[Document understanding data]
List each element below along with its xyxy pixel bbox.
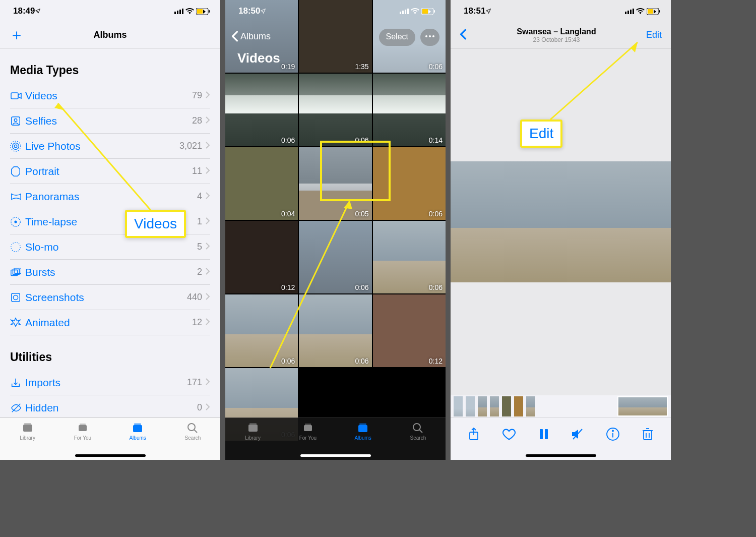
nav-bar: ＋ Albums (0, 22, 220, 48)
mute-button[interactable] (571, 428, 584, 442)
svg-rect-45 (359, 424, 366, 425)
chevron-right-icon (205, 91, 210, 101)
video-thumb[interactable]: 0:04 (225, 147, 298, 220)
svg-line-29 (194, 430, 197, 433)
svg-rect-22 (23, 425, 32, 432)
video-thumb[interactable]: 0:05 (299, 147, 371, 220)
svg-rect-48 (625, 12, 626, 14)
tab-albums[interactable]: Albums (110, 418, 165, 460)
photo-viewport[interactable] (451, 48, 671, 395)
albums-content: Media Types Videos79Selfies28Live Photos… (0, 48, 220, 417)
tab-foryou[interactable]: For You (280, 418, 335, 460)
tab-library[interactable]: Library (0, 418, 55, 460)
tab-library[interactable]: Library (225, 418, 280, 460)
favorite-button[interactable] (502, 428, 516, 443)
svg-rect-0 (174, 12, 176, 14)
screenshot-icon (10, 292, 25, 303)
add-button[interactable]: ＋ (9, 25, 24, 45)
info-button[interactable] (606, 428, 619, 443)
media-type-live[interactable]: Live Photos3,021 (10, 134, 210, 159)
media-type-pano[interactable]: Panoramas4 (10, 184, 210, 209)
media-type-animated[interactable]: Animated12 (10, 310, 210, 335)
chevron-right-icon (205, 166, 210, 176)
media-type-hidden[interactable]: Hidden0 (10, 395, 210, 417)
delete-button[interactable] (642, 428, 654, 443)
section-utilities: Utilities (0, 335, 220, 370)
back-button[interactable]: Albums (231, 31, 271, 42)
pano-icon (10, 191, 25, 202)
video-thumb[interactable]: 0:06 (373, 147, 446, 220)
svg-rect-57 (540, 429, 543, 439)
svg-rect-51 (633, 9, 634, 14)
svg-rect-43 (305, 424, 311, 425)
tab-search[interactable]: Search (165, 418, 220, 460)
svg-rect-1 (177, 11, 178, 14)
videos-title: Videos (237, 50, 280, 66)
video-thumb[interactable]: 0:06 (225, 74, 298, 146)
svg-rect-36 (434, 10, 435, 13)
chevron-right-icon (205, 217, 210, 227)
media-type-slomo[interactable]: Slo-mo5 (10, 234, 210, 260)
chevron-right-icon (205, 192, 210, 202)
chevron-right-icon (205, 403, 210, 413)
screen-albums: 18:49 ＋ Albums Media Types Videos79Selfi… (0, 0, 220, 460)
tab-foryou[interactable]: For You (55, 418, 110, 460)
home-indicator[interactable] (75, 454, 146, 457)
media-type-import[interactable]: Imports171 (10, 370, 210, 395)
video-thumb[interactable]: 0:06 (299, 221, 371, 293)
more-button[interactable] (420, 29, 439, 46)
share-button[interactable] (468, 428, 480, 443)
svg-rect-26 (133, 425, 142, 432)
svg-rect-54 (659, 10, 660, 13)
portrait-icon (10, 166, 25, 177)
nav-title: Albums (93, 30, 127, 40)
tab-albums[interactable]: Albums (336, 418, 391, 460)
home-indicator[interactable] (300, 454, 371, 457)
tab-bar: Library For You Albums Search (225, 417, 446, 460)
video-thumb[interactable]: 0:06 (299, 74, 371, 146)
tab-search[interactable]: Search (391, 418, 446, 460)
svg-point-10 (14, 145, 17, 148)
chevron-right-icon (205, 292, 210, 303)
media-type-selfie[interactable]: Selfies28 (10, 108, 210, 134)
edit-button[interactable]: Edit (646, 30, 662, 40)
video-grid[interactable]: 0:191:350:060:060:060:140:040:050:060:12… (225, 0, 446, 460)
select-button[interactable]: Select (379, 29, 415, 46)
video-thumb[interactable]: 0:12 (373, 294, 446, 367)
media-type-burst[interactable]: Bursts2 (10, 260, 210, 285)
pause-button[interactable] (538, 428, 549, 442)
thumbnail-strip[interactable] (451, 395, 671, 417)
svg-rect-63 (644, 431, 652, 440)
photo-title: Swansea – Langland 23 October 15:43 (517, 27, 596, 43)
video-thumb[interactable]: 0:06 (373, 221, 446, 293)
location-icon (35, 8, 41, 14)
chevron-right-icon (205, 318, 210, 328)
svg-rect-30 (400, 12, 401, 14)
video-thumb[interactable]: 0:14 (373, 74, 446, 146)
svg-rect-25 (80, 424, 86, 425)
svg-rect-31 (402, 11, 404, 14)
location-icon (260, 8, 266, 14)
media-type-portrait[interactable]: Portrait11 (10, 159, 210, 184)
svg-rect-35 (422, 9, 428, 14)
svg-point-62 (612, 430, 613, 431)
hidden-icon (10, 402, 25, 413)
svg-rect-53 (648, 9, 653, 14)
section-media-types: Media Types (0, 48, 220, 83)
media-type-video[interactable]: Videos79 (10, 83, 210, 108)
media-type-screenshot[interactable]: Screenshots440 (10, 285, 210, 310)
chevron-right-icon (205, 378, 210, 388)
svg-rect-32 (405, 10, 406, 14)
video-thumb[interactable]: 0:12 (225, 221, 298, 293)
screen-videos-grid: 0:191:350:060:060:060:140:040:050:060:12… (225, 0, 446, 460)
svg-rect-6 (209, 10, 210, 13)
svg-rect-7 (11, 93, 18, 99)
back-button[interactable] (460, 29, 467, 42)
status-bar: 18:50 (225, 0, 446, 22)
home-indicator[interactable] (526, 454, 596, 457)
svg-point-20 (13, 295, 18, 300)
status-bar: 18:51 (451, 0, 671, 22)
video-thumb[interactable]: 0:06 (225, 294, 298, 367)
video-thumb[interactable]: 0:06 (299, 294, 371, 367)
status-time: 18:51 (464, 6, 485, 16)
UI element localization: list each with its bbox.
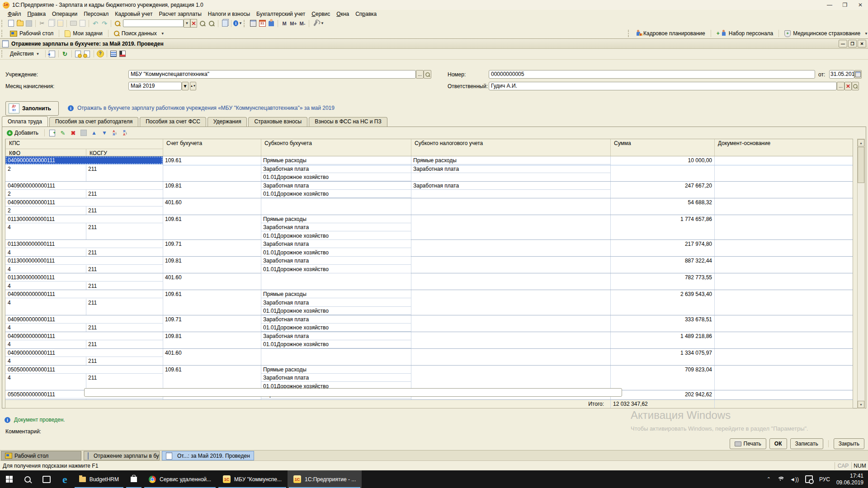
search-clear-icon[interactable]: ✕ <box>190 19 197 28</box>
tray-expand-icon[interactable]: ⌃ <box>767 476 771 482</box>
tab-Пособия за счет ФСС[interactable]: Пособия за счет ФСС <box>140 117 206 127</box>
fill-document-icon[interactable] <box>74 50 83 58</box>
hr-planning-button[interactable]: Кадровое планирование <box>633 30 709 37</box>
memory-m-icon[interactable]: M <box>280 19 289 28</box>
table-row[interactable]: 01130000000001114211109.61Прямые расходы… <box>5 215 853 240</box>
menu-item-Расчет зарплаты[interactable]: Расчет зарплаты <box>156 10 204 18</box>
comment-input[interactable] <box>84 388 622 397</box>
menu-item-Сервис[interactable]: Сервис <box>308 10 333 18</box>
number-input[interactable]: 00000000005 <box>489 70 815 79</box>
zoom-out-icon[interactable] <box>207 19 216 28</box>
month-dropdown-icon[interactable]: ▼ <box>182 82 189 90</box>
my-tasks-button[interactable]: Мои задачи <box>61 30 106 38</box>
menu-item-Справка[interactable]: Справка <box>352 10 380 18</box>
edit-row-icon[interactable]: ✎ <box>58 129 67 137</box>
service-wrench-icon[interactable] <box>311 19 320 28</box>
new-document-icon[interactable] <box>6 19 15 28</box>
desktop-panel-button[interactable]: Рабочий стол <box>6 30 57 37</box>
cut-icon[interactable]: ✂ <box>38 19 47 28</box>
responsible-input[interactable]: Гудич А.И. <box>489 82 837 90</box>
wifi-icon[interactable] <box>777 477 783 482</box>
user-lock-icon[interactable] <box>267 19 276 28</box>
memory-m-minus-icon[interactable]: M- <box>298 19 307 28</box>
store-button[interactable] <box>125 470 143 488</box>
tab-Удержания[interactable]: Удержания <box>208 117 247 127</box>
info-icon[interactable]: i▼ <box>233 19 242 28</box>
table-row[interactable]: 04090000000001112211109.61Прямые расходы… <box>5 156 853 182</box>
1c-window-1-taskbar-item[interactable]: 1С МБУ "Коммунспе... <box>217 470 288 488</box>
post-document-icon[interactable] <box>47 50 57 58</box>
table-row[interactable]: 04090000000001114211109.81Заработная пла… <box>5 332 853 349</box>
add-row-button[interactable]: + Добавить <box>4 130 41 136</box>
fill-settings-icon[interactable] <box>83 50 92 58</box>
menu-item-Правка[interactable]: Правка <box>24 10 49 18</box>
language-indicator[interactable]: РУС <box>819 476 830 483</box>
global-search-input[interactable] <box>123 19 184 27</box>
date-input[interactable]: 31.05.2019 <box>829 70 854 79</box>
save-button[interactable]: Записать <box>790 438 823 449</box>
table-row[interactable]: 04090000000001114211109.61Прямые расходы… <box>5 290 853 315</box>
actions-menu-button[interactable]: Действия ▼ <box>6 49 43 58</box>
window-minimize-button[interactable]: — <box>822 0 837 10</box>
window-tab-1[interactable]: Отражение зарплаты в бух... <box>84 451 160 460</box>
help-icon[interactable]: ? <box>96 50 105 58</box>
menu-item-Файл[interactable]: Файл <box>5 10 24 18</box>
budgethrm-taskbar-item[interactable]: BudgetHRM <box>73 470 125 488</box>
month-spinner[interactable]: ▲▼ <box>190 82 196 90</box>
doc-restore-button[interactable]: ❐ <box>848 40 857 47</box>
data-search-button[interactable]: Поиск данных <box>110 30 160 37</box>
open-icon[interactable] <box>15 19 24 28</box>
month-input[interactable]: Май 2019 <box>128 82 182 90</box>
ok-button[interactable]: ОК <box>769 438 787 449</box>
scroll-down-icon[interactable]: ▼ <box>858 401 864 408</box>
sort-desc-icon[interactable]: ЯА↓ <box>121 129 130 137</box>
move-up-icon[interactable]: ▲ <box>90 129 99 137</box>
print-icon[interactable] <box>69 19 78 28</box>
table-row[interactable]: 05050000000001114211109.61Прямые расходы… <box>5 366 853 391</box>
taskbar-search-button[interactable] <box>19 470 37 488</box>
tab-Страховые взносы[interactable]: Страховые взносы <box>248 117 307 127</box>
table-scrollbar[interactable]: ▲ ▼ <box>857 139 865 408</box>
global-search-box[interactable]: ▼ ✕ <box>123 19 197 28</box>
window-restore-button[interactable]: ❐ <box>837 0 853 10</box>
move-down-icon[interactable]: ▼ <box>100 129 109 137</box>
menu-item-Налоги и взносы[interactable]: Налоги и взносы <box>205 10 253 18</box>
table-row[interactable]: 01130000000001114211109.71Заработная пла… <box>5 240 853 257</box>
windows-list-icon[interactable] <box>220 19 229 28</box>
calendar-icon[interactable]: 31 <box>258 19 267 28</box>
end-edit-icon[interactable] <box>79 129 88 137</box>
paste-icon[interactable] <box>56 19 65 28</box>
menu-item-Бухгалтерский учет[interactable]: Бухгалтерский учет <box>253 10 308 18</box>
1c-window-2-taskbar-item[interactable]: 1С 1С:Предприятие - ... <box>288 470 362 488</box>
responsible-clear-icon[interactable]: ✕ <box>844 82 852 90</box>
fill-button[interactable]: ДтКт Заполнить <box>5 101 59 116</box>
institution-open-icon[interactable] <box>424 70 431 79</box>
doc-close-button[interactable]: ✕ <box>858 40 866 47</box>
tab-Пособия за счет работодателя[interactable]: Пособия за счет работодателя <box>49 117 138 127</box>
list-settings-icon[interactable] <box>109 50 118 58</box>
print-preview-icon[interactable] <box>78 19 87 28</box>
menu-item-Персонал[interactable]: Персонал <box>80 10 112 18</box>
sort-asc-icon[interactable]: АЯ↓ <box>110 129 119 137</box>
table-row[interactable]: 04090000000001114211109.71Заработная пла… <box>5 315 853 332</box>
undo-icon[interactable]: ↶ <box>91 19 100 28</box>
scroll-thumb[interactable] <box>858 147 864 183</box>
panel-dropdown-icon[interactable]: ▼ <box>864 32 868 36</box>
tab-Оплата труда[interactable]: Оплата труда <box>2 116 48 127</box>
close-button[interactable]: Закрыть <box>834 438 864 449</box>
recruiting-button[interactable]: + Набор персонала <box>713 30 777 37</box>
calculator-icon[interactable] <box>249 19 258 28</box>
responsible-select-button[interactable]: ... <box>837 82 844 90</box>
volume-icon[interactable]: ◄)) <box>790 476 799 483</box>
search-dropdown-icon[interactable]: ▼ <box>184 19 190 28</box>
redo-icon[interactable]: ↷ <box>100 19 109 28</box>
table-row[interactable]: 04090000000001114211401.601 334 075,97 <box>5 349 853 366</box>
tab-Взносы в ФСС на НС и ПЗ[interactable]: Взносы в ФСС на НС и ПЗ <box>309 117 387 127</box>
responsible-open-icon[interactable] <box>852 82 859 90</box>
service-dropdown-icon[interactable]: ▼ <box>321 21 324 25</box>
table-row[interactable]: 04090000000001112211109.81Заработная пла… <box>5 182 853 198</box>
print-button[interactable]: Печать <box>730 438 766 449</box>
refresh-icon[interactable]: ↻ <box>61 50 70 58</box>
table-row[interactable]: 01130000000001114211401.60782 773,55 <box>5 273 853 290</box>
form-settings-icon[interactable] <box>118 50 127 58</box>
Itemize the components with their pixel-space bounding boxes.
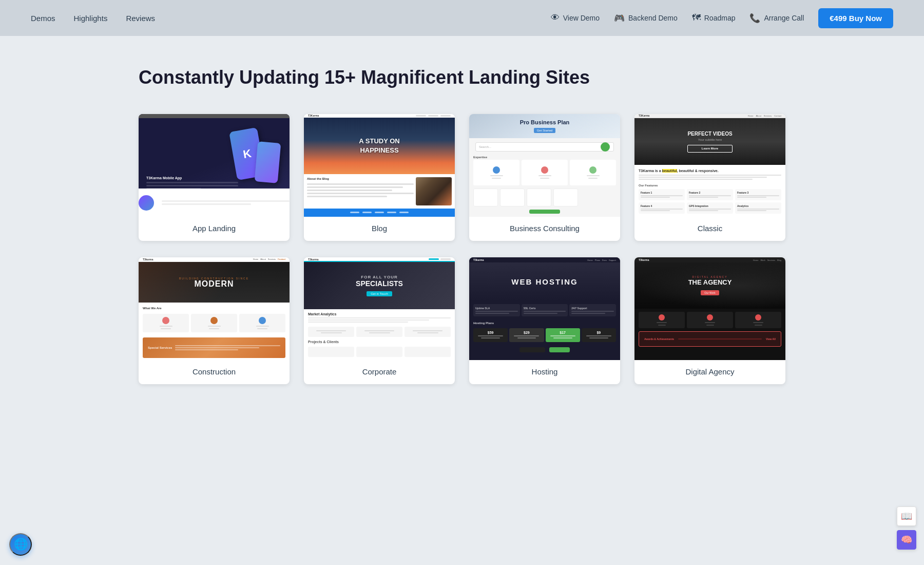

TASK GOAL:
How many lines in the records above contain the string "chevron"? State the number and nothing more.

RESULT OF THIS EXERCISE:
8